High syndecan-1 levels in acute myeloid leukemia are associated with bleeding, thrombocytopathy, endothelial cell damage, and leukocytosis

Abstract

The risk of hemorrhage is influenced by multiple factors in acute myeloid leukemia (AML). We investigated whether hemorrhage in AML patients was associated with endothelial perturbation, potentially caused by thrombocytopenia, platelet dysfunction and leukocytosis. Biomarkers of endothelial perturbation, coagulation and platelet activation were analyzed in 49 AML patients, along with previously collected data on bleeding status and platelet activation markers.

High levels of syndecan-1, a marker of endothelial glycocalyx degradation, were associated with bleeding, impaired platelet function, higher age, endothelial cell activation and damage, and leukocytosis. We suggest that platelet dysfunction and leukocytosis in AML causes endothelial perturbation.

Introduction

Infection and bleeding are major causes of morbidity and mortality in acute myeloid leukemia (AML) [1], [2]. About half of all AML patients have moderate or severe bleeding at presentation [3], [4] and patients with the subtype acute promyelocytic leukemia (APL) encounter an even higher incidence of hemorrhage and early hemorrhagic deaths [5], [6].

There is a strong association between platelet count and the risk of hemorrhage in acute leukemia [7], although clinical bleeding can still be evident despite normal platelet counts.

The bleeding tendency is influenced by a multitude of factors such as disseminated intravascular coagulation (DIC), hyperfibrinolysis [8], platelet function defects [9], [10], [11], fever, infection [3], the leukemia phenotype (APL), hyperleukocytosis [12] and administration of drugs that interfere with platelet function [13].

In general, dysfunction of the inner lining of the vessel wall, the endothelium, contributes significantly to capillary leakage and bleeding [14]. In AML patients, bleeding may be partly attributed to direct activation and dysfunction of the endothelium, since leukemic blast cells and thrombocytopenia can both activate or disrupt the endothelium [14], [15]. In support of this suggestion, previous studies reported increased levels of endothelium-derived biomarkers such as endocan and ICAM-1 in AML patients [16], [17].

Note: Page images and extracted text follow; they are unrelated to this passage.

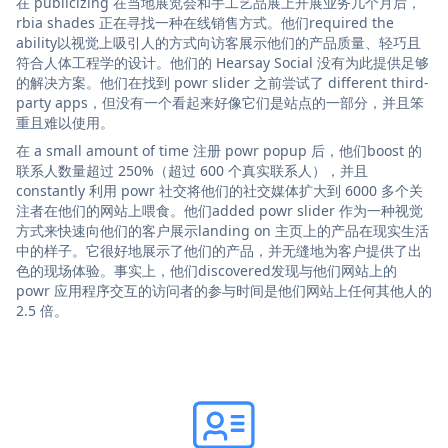
在 publicizing 在当地展览会和手工艺品展上开展业务几个月后，
rbia shades 正在寻找一种在线销售方式。他们required the
ability以视觉上吸引人的方式向访客展示他们的产品质量、轻巧且
符合人体工程学的设计。他们的 Hearsay Social 没有为此提供足够
的解决方案。他们在找到 powr slider 之前尝试了 different third-
party apps，但没有一个看起来好像它们是站点的一部分，并且笨
重且难以使用。
在 a small amount of time 注册 powr popup 后，他们boost 的
联系人数量超过 250%（超过 600 个真实联系人），并且
constantly 利用 powr 社交将他们的社交媒体扩大到 6000 多个关
注者在他们的网站上喂食。他们added powr slider 作为一种视觉
方式来快速向他们的客户展示landing on 主页上的产品在现实生活
中的样子。它很好地展示了他们的产品，并无缝地为客户提供了出
色的现场体验。事实上，他们discovered发现与他们网站上的
powr 应用程序交互的访问者的参与时间是他们网站上任何其他人的
2.5 倍。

Endothelial dysfunction contributes significantly to the pathophysiology of systemic critical illness like sepsis [18], [19], [20], [21] and trauma [22], [23]. Furthermore, trauma patients with excessive degradation of the endothelial glycocalyx, determined by the level of circulating syndecan-1, exhibit increased coagulopathy, bleeding and mortality [22].

Syndecan-1 is a transmembrane proteoglycan located on the luminal surface of endothelial cells, and constitutes the “backbone” of the glycocalyx. Syndecan-1 is a recognized marker of glycocalyx degradation, and increased levels of circulating syndecan-1 in the blood are correlated with reduced thickness of the glycocalyx [24]. Syndecan-1 is shed to the blood stream in various conditions such as ischemia/reperfusion injury, cardiac arrest, sepsis, pregnancy, and inflammation.

To our knowledge, no previous studies have investigated the levels of circulating syndecan-1 in AML patients.

Therefore, the primary aim of the present study was to investigate the association between clinical bleeding and endothelial perturbation evidenced by circulating biomarkers of glycocalyx degradation and endothelial cell activation and damage in AML patients.

A secondary aim was to identify biochemical markers associated with endothelial perturbation, hypothesizing that both thrombocytopenia, platelet dysfunction and leukocytosis would be associated with endothelial perturbation.

Endothelial function was assessed by measuring a soluble biomarker of glycocalyx degradation (syndecan-1), markers of endothelial activation and classical adhesion molecules primarily expressed on endothelial cells (inter cellular adhesion molecule-1 (sICAM-1) and sE-selectin), and a marker of endothelial cell damage (thrombomodulin (sTM)).